(Material to process begins)

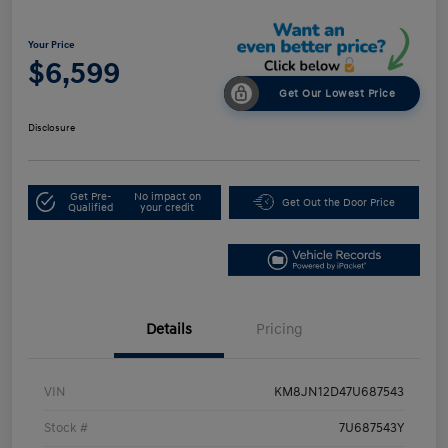
Your Price
$6,599
Get Our Lowest Price
Disclosure
Get Pre-
No impact on
Get Out the Door Price
Qualified
your credit
Details
Pricing
VIN
KM8JN12D47U687543
Stock #
7U687543Y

(Material to process ends)

» What is being asked
Look through the listing above. Pick out each line with "Price" and copy it.

» Answer space
Your Price
Get Our Lowest Price
Get Out the Door Price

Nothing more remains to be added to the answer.